Extracted page text data:
====
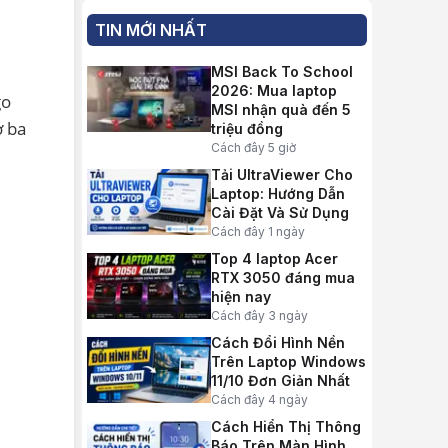
TIN MỚI NHẤT
MSI Back To School
2026: Mua laptop
go
MSI nhận quà đến 5
ở ba
triệu đồng
Cách đây 5 giờ
Tải UltraViewer Cho
Laptop: Hướng Dẫn
Cài Đặt Và Sử Dụng
Cách đây 1 ngày
Top 4 laptop Acer
RTX 3050 đáng mua
hiện nay
Cách đây 3 ngày
Cách Đổi Hình Nền
Trên Laptop Windows
11/10 Đơn Giản Nhất
Cách đây 4 ngày
Cách Hiển Thị Thông
Báo Trên Màn Hình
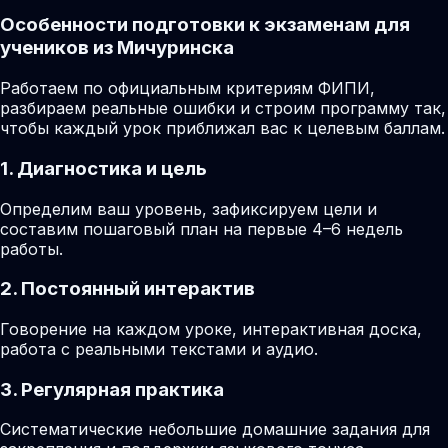
Особенности подготовки к экзаменам для
учеников из Мичуринска
Работаем по официальным критериям ФИПИ,
разбираем реальные ошибки и строим программу так,
чтобы каждый урок приближал вас к целевым баллам.
1. Диагностика и цель
Определим ваш уровень, зафиксируем цели и
составим пошаговый план на первые 4–6 недель
работы.
2. Постоянный интерактив
Говорение на каждом уроке, интерактивная доска,
работа с реальными текстами и аудио.
3. Регулярная практика
Систематические небольшие домашние задания для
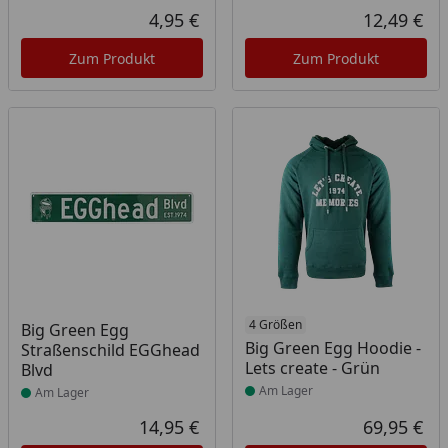
4,95 €
12,49 €
Aktueller Preis
Akt
Zum Produkt
Zum Produkt
Produkt am Lager
Produkt am Lager
4 Größen
Big Green Egg
Big Green Egg Hoodie -
Straßenschild EGGhead
Lets create - Grün
Blvd
Am Lager
Am Lager
14,95 €
69,95 €
Aktueller Preis
Akt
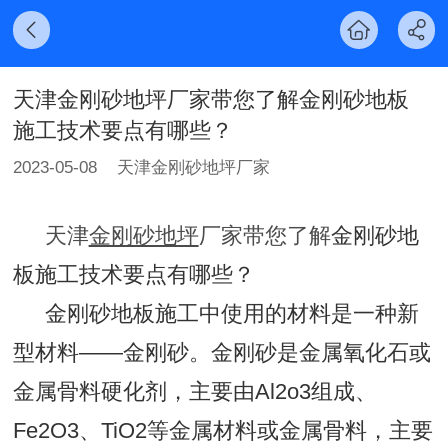
天津金刚砂‍地坪‍厂家带您了解金刚砂地板
施工技术要点有哪些？
2023-05-08
天津金刚砂‍地坪‍厂家
天津
金刚砂‍地坪
‍厂家带您了解
金刚砂地
板施工技术要点有哪些？
金刚砂地板施工中使用的材料是一种新
型材料——金刚砂。金刚砂是金属氧化石或
金属骨料硬化剂，主要由Al2o3组成、
Fe2O3、TiO2等金属材料或金属骨料，主要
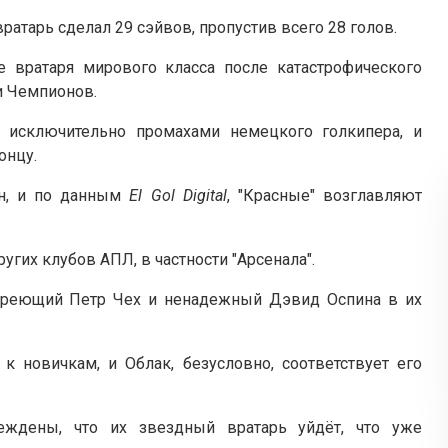
ратарь сделал 29 сэйвов, пропустив всего 28 голов.
е вратаря мирового класса после катастрофического
и Чемпионов.
 исключительно промахами немецкого голкипера, и
онцу.
лн, и по данным
El Gol Digital
, "Красные" возглавляют
угих клубов АПЛ, в частности "Арсенала".
тареющий Петр Чех и ненадежный Дэвид Оспина в их
к новичкам, и Облак, безусловно, соответствует его
беждены, что их звездный вратарь уйдёт, что уже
====
_Aim of the exercise_
For the word "Cách", go through the records and show each line that carries it.

_Solution to this exercise_
Cách đây 5 giờ
Cách đây 1 ngày
Cách đây 3 ngày
Cách Đổi Hình Nền
Cách đây 4 ngày
Cách Hiển Thị Thông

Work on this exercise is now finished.